4.2. Posology and method of administration

Posology

Adults

  • Prevention of nausea and vomiting: 5 mg to 10 mg two or three times a day.
  • Treatment of nausea and vomiting: 20 mg stat, followed if necessary by 10 mg two hourslater.
  • Vertigo and Meniere’s syndrome: 5 mg three times a day increasing if necessary to a total of 30 mg daily. After several weeks dosage may be reduced gradually to 5 mg – 10 mg daily.
  • Adjunct in the short term management of anxiety: 15 mg – 20 mg daily, in divided doses initially, but this may be increased if necessary to a maximum of 40 mg daily, in divided doses.
  • Schizophrenia and other psychotic disorders: Usual effective daily oral dosage is in the order of 75 mg – 100 mg daily. Patients vary widely in response. The following schedule is suggested: Initially 12.5 mg twice daily for 7days, the daily amount being subsequently increased 12.5 mg at 4 to 7 days interval until a satisfactory response is obtained. After some weeks at the effective dosage, an attempt should be made reduce this dosage. Total daily amounts as small as 50 mg, or even 25 mg, have sometimes been found to be effective.

Paediatric population

Prevention and treatment of nausea and vomiting. If it is considered unavoidable to use prochlorperazine for a child, the dosage is 0.25 mg/kg bodyweight two or three times a day. Prochlorperazine is not recommended for children weighing less than 10 kg or below 1 year of age.

Elderly

A lower dose is recommended. Please see section 4.4).

Method of administration

Oral administration.

4.9. Overdose

Symptoms

Symptoms of phenothiazine overdosage include drowsiness or loss of consciousness, hypotension, tachycardia, ECG changes, ventricular arrhythmias and hypothermia. Severe extrapyramidal dyskinesias may occur.

Management

If the patient is seen sufficiently soon (up to 6 hours) after ingestion of a toxic dose, gastric lavage may be attempted. Pharmacological induction of emesis is unlikely to be of any use. Activated charcoal should be given. There is no specific antidote. Treatment is supportive.

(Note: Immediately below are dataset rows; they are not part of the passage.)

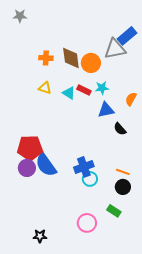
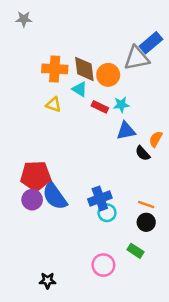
orange cross: (46, 58) -> (55, 69), size x1.5
cyan triangle: (69, 93) -> (80, 89), moved
orange semicircle: (131, 99) -> (156, 139), moved

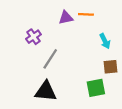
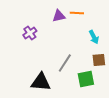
gray line: (50, 59) -> (65, 63), moved

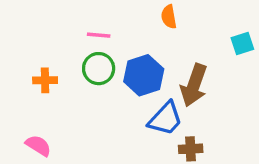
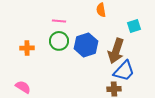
cyan square: (242, 43) -> (134, 26), moved
blue trapezoid: (165, 119) -> (124, 71), moved

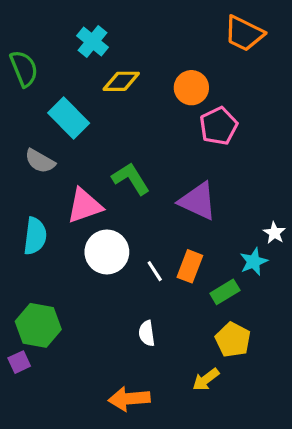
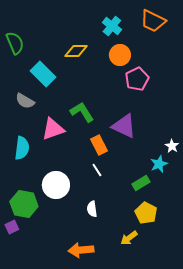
cyan cross: (93, 41) -> (112, 26), moved
white circle: (107, 252) -> (56, 185), moved
orange rectangle: (190, 266) -> (99, 145), moved, turned -48

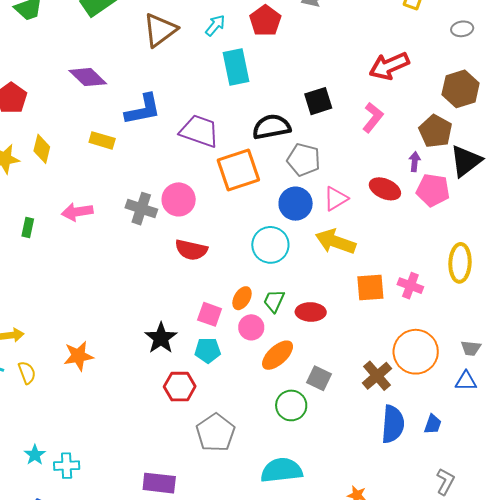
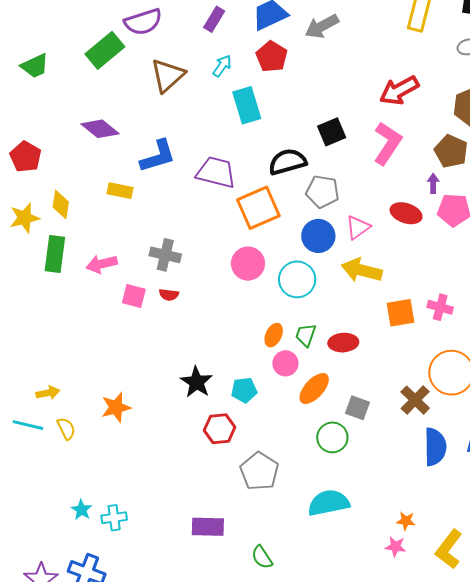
pink L-shape: (373, 118) -> (387, 143), size x1.4
pink circle: (179, 199) -> (248, 264), moved
green rectangle: (28, 228) -> (55, 254), moved, size x1.8
red semicircle: (191, 250) -> (169, 295), moved, size x0.6
pink square: (210, 314) -> (134, 296), moved

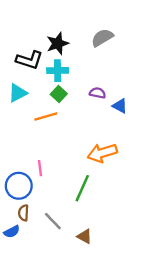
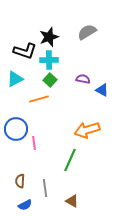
blue circle: (19, 186) -> (16, 129), moved
gray line: (53, 221) -> (45, 188), turned 36
blue semicircle: (12, 232) -> (25, 205), moved

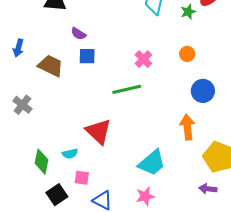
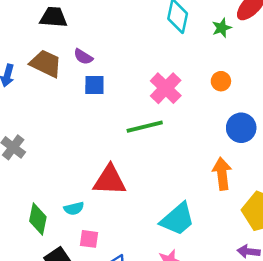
pink cross: (143, 59) -> (166, 88), size x1.4
brown trapezoid: (51, 66) -> (46, 64), moved
red triangle: (98, 131) -> (110, 180), turned -40

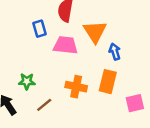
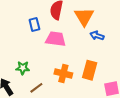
orange triangle: (95, 32) -> (84, 17), moved
blue arrow: (115, 52) -> (97, 36), moved, turned -56

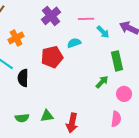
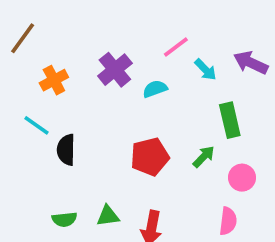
purple cross: (51, 16) -> (115, 70), moved
pink line: (86, 19) -> (176, 47), turned -35
red pentagon: (52, 57) -> (150, 157), moved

Generalised vasodilatation may result in circulatory collapse; raising the patient’s legs may suffice. In severe cases, volume expansion by intravenous fluids may be needed; infusion fluids should be warmed before administration in order not to aggravate hypothermia.

Positive inotropic agents such as dopamine may be tried if fluid replacement is insufficient to correct the circulatory collapse. Peripheral vasoconstrictor agents are not generally recommended. Avoid the use of adrenaline.

Ventricular or supraventricular tachy-arrhythmias usually respond to restoration of normal body temperature and correction of circulatory or metabolic disturbances. If persistent or life threatening, appropriate anti-arrhythmic therapy may be considered. Avoid lidocaine and, as far as possible, long acting anti-arrhythmic drugs.

Pronounced central nervous system depression requires airway maintenance or, in extreme circumstances, assisted respiration. Severe dystonic reactions usually respond to procyclidine (5-10 mg) or orphenadrine (20-40 mg) administered intramuscularly or intravenously. Convulsions should be treated with intravenous diazepam.

Neuroleptic malignant syndrome should be treated with cooling. Dantrolene sodium may be tried.

6.3. Shelf life

5 years.

6.4. Special precautions for storage

This medicinal product does not require any special storage conditions.

6.5. Nature and contents of container

Tablets are packed in aluminium foil – polyvinylchloride film blisters, with a patient information leaflet, in cartons of 20, 50 or 60 tablets.

Tablets are also packed in polyvinylchloride securitainers containing 100, 500 or 1000 tablets.

Not all pack sizes may be marketed.

6.6. Special precautions for disposal and other handling

No special requirements for disposal.

Any unused medicinal product or waste material should be disposed of in accordance with local requirements.